Смотрю на экран, а он смотрит на меня. Он может видеть меня — так же, как я его — даже закрыв глаза. Он меня помнит. Штрих за штрихом запечатлел меня — лицо, волосы, тело — в памяти и украл, отнял меня у меня самого. А теперь еще взял меня в рот, и его язык и губы запомнили меня тоже. Я знал: он хочет, чтоб я погладил его светло-каштановую шевелюру, копной укрывшую мои колени... но не смог даже притронуться к его голове.


Я думал: «Все это уже забыто, хочу умереть, я уже мертв — только смерть может сделать так, чтоб этого не случилось».


— Спорим, ты, когда вырастешь, будешь сниматься в кино, а я буду твоим поклонником номер один?


К концу недели начинает казаться, что эти дни в «Орфеум-Ориентале» прошли под водой или в недрах земли.

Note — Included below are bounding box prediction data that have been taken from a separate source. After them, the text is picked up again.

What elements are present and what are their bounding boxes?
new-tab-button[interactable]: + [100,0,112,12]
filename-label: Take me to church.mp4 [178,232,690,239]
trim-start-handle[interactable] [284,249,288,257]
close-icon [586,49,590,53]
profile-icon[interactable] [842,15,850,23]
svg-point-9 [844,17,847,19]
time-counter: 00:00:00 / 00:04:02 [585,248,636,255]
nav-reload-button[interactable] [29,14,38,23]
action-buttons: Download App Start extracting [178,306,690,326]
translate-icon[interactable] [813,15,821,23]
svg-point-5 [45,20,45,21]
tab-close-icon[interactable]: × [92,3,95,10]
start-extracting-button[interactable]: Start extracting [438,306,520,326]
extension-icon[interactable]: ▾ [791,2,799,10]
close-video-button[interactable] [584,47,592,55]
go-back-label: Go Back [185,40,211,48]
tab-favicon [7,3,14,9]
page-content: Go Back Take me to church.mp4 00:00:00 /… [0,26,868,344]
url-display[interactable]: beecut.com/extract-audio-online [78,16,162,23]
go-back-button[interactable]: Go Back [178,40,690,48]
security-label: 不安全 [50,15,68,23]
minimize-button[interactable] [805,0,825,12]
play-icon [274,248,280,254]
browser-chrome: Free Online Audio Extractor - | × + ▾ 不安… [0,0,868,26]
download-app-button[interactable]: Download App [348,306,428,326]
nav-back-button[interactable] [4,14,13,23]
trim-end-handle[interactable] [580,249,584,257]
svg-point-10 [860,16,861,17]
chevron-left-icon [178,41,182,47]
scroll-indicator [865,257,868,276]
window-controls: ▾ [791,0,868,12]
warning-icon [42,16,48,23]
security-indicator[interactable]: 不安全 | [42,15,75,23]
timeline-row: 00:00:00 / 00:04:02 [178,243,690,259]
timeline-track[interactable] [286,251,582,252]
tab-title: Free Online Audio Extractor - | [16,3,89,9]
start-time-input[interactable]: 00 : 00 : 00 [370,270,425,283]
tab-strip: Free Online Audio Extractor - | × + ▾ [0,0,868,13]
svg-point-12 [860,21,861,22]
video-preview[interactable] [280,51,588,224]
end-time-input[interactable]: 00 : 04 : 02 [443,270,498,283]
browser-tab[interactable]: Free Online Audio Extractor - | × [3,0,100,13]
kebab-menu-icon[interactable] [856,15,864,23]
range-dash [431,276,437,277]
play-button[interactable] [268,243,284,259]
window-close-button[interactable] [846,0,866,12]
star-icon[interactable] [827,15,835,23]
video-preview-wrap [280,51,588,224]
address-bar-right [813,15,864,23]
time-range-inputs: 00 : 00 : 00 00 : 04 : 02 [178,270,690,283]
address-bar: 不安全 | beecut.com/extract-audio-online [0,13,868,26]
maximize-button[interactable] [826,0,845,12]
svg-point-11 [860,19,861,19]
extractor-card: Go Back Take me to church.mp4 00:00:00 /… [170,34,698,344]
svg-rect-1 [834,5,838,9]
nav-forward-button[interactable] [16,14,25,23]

Ехидна, птица-лира, кенгуру, сумчатый дьявол, вомбат и плащеносная ящерица — этих животных не встретить нигде, кроме Австралии. Австралия — самый маленький континент, или самый большой остров в мире. Он был отрезан, изолирован от огромных массивов суши. По австралийским пляжам разгуливают прекрасные блондинки; на Рождество в Австралии жарко, солнечно, все выходят на воздух, машут в камеру, дарят друг другу подарки, сидя в шезлонгах среди зеленой травы. Центр Австралии, ее потроха и сердце — безводная пустыня. Австралийские парни — превосходные спортсмены. Кот Том любит мышонка Джерри, хоть раз за разом и замышляет погубить его, и Джерри тоже любит Тома, хоть ради спасения жизни и должен бежать от него с такой быстротой, что ковер под ногами горит. А Джимми любит меня, но когда-нибудь он исчезнет, и без него я буду жуть как скучать.

— Верно? Скажи, что будешь скучать без меня.

Я...

— Я буду скучать...


— По-моему, я без тебя с ума сойду.


— А когда вырастешь, будешь помнить меня?

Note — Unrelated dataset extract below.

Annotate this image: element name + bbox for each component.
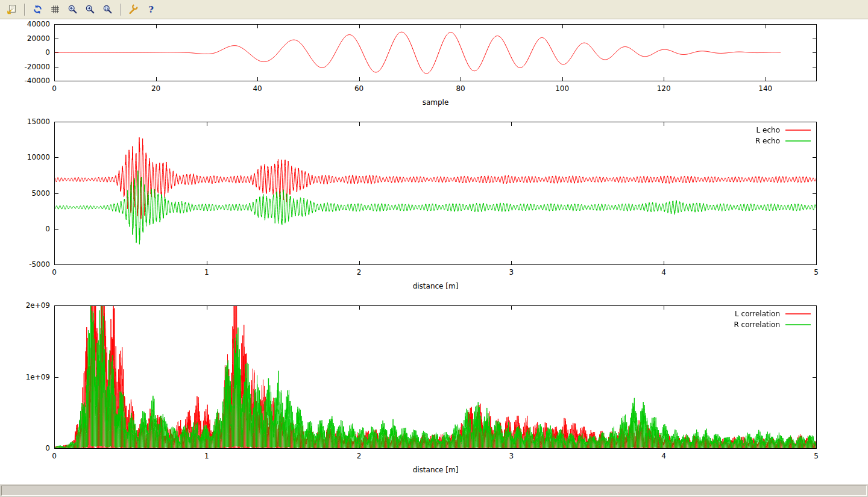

Каждый раз, как я ухожу из зала мимо билетера, рвущего пополам билеты тех, кто только что пришел, и отдающего им корешки, каждый раз, как я толкаю тяжелую дверь и выхожу наружу, на пропеченный солнцем тротуар Шерман-бульвар, я не могу понять, чего мне не хватает. Вот же они — два убийства и... Такое ощущение, будто в правой руке все еще крепко стиснута липкая детская ладошка. Жил бы я в Австралии — был бы светло-каштановым блондином, как Алан Лэдд, и всю жизнь бегал по солнечным пляжам на Рождество.


Во сне я закончил среднюю школу, читая романы и мечтая на уроках. Учебы я не любил, но как-то умудрялся получать иллюзорно хорошие баллы, и в середине выпускного класса Университет Брауна[3] предоставил мне полную стипендию. Спустя два года я поразил и страшно расстроил своих школьных учителей, и родителей, и родительских друзей и подруг тем, что бросил учебу, не дожидаясь провала по всем предметам, кроме английского и истории, по которым всегда имеет твердые «Эй». Я просто пришел к убеждению, что научить человека писать не может никто на свете — этому нужно учиться самому. Я точно знал, чем собираюсь заняться, и вне колледжа мне не хватало только одного — общественной жизни.

Пять лет я скромно жил в Провиденсе, зарабатывая на жизнь расстановкой книг в школьной библиотеке да мелкими кражами. Когда не работал и не слушал местные группы, писал, уничтожал все написанное и писал заново. Работа над романом выглядела так, будто идешь через парк одним путем, потом возвращаешься и идешь через тот же парк снова, и гуляешь так взад-вперед, пока не приметишь каждую царапину на качелях, каждую золотистую шерстинку львиной шкуры, и не придашь ей особый блеск, или не бросишь ее обратно в груду неотвязных мелких деталей, из которой ты ее вытащил. Когда издательство, куда я отослал этот роман, ответило отказом, я перебрался в Нью-Йорк и начал следующий, а первый роман переписывал заново по ночам. В те дни во всем, что бы я ни делал, крылась странная обезличенная радость, вроде радости за кого-то совершенно незнакомого. Я упаковывал посылки с книгами в магазине «Стрэнд Букс». Какое-то время — месяца два-три, не больше — жил на одной пшеничной соломке с арахисовым маслом. Когда мою первую книгу приняли к публикации, я перебрался из однокомнатной квартирки в Нижнем Ист-Сайде в однокомнатную «студию» побольше — в Челси, на Девятой Авеню, где и живу до сих пор. В квартире едва хватает места для письменного стола, раздвижного дивана, двух больших стеллажей, набитых книгами, полки со стереосистемой и многих дюжин конвертов с пластинками. В этой квартире все знает свое место и лежит по местам.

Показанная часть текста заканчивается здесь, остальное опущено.